#### WHAT YOU ARE ASKED TO DO
Report each line of the data that includes the word "расстоянии".

(Stored dataset items)
━━━━━━━━━━━━━━━━
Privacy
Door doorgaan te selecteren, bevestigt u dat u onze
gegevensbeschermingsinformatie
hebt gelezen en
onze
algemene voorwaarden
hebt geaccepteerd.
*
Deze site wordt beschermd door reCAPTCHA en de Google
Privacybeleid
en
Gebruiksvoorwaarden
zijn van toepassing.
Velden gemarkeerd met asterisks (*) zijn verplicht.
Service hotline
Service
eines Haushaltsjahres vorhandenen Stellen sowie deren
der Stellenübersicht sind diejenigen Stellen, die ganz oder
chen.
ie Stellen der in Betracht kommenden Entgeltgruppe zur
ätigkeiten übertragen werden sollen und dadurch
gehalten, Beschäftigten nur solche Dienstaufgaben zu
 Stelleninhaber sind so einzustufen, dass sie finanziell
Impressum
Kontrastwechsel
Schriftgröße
━━━━━━━━━━━━━━━━
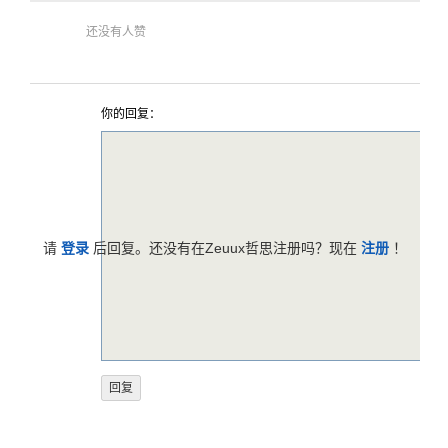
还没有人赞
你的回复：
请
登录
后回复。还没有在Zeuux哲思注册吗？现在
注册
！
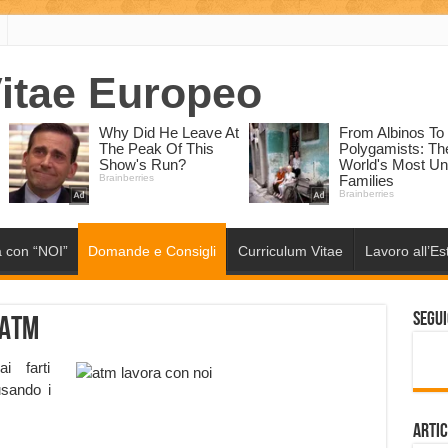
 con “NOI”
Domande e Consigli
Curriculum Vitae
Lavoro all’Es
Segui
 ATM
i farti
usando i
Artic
━━━━━━━━━━━━━━━━
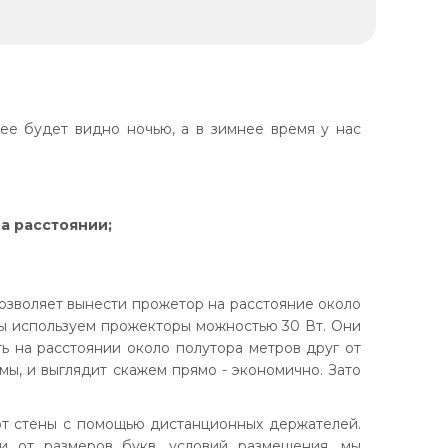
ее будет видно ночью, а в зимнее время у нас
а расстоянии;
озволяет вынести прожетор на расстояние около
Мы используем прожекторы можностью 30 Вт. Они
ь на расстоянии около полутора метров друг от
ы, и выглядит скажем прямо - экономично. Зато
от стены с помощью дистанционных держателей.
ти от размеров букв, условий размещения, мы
━━━━━━━━━━━━━━━━
#### COMPLETED TASK
а расстоянии;
ь на расстоянии около полутора метров друг от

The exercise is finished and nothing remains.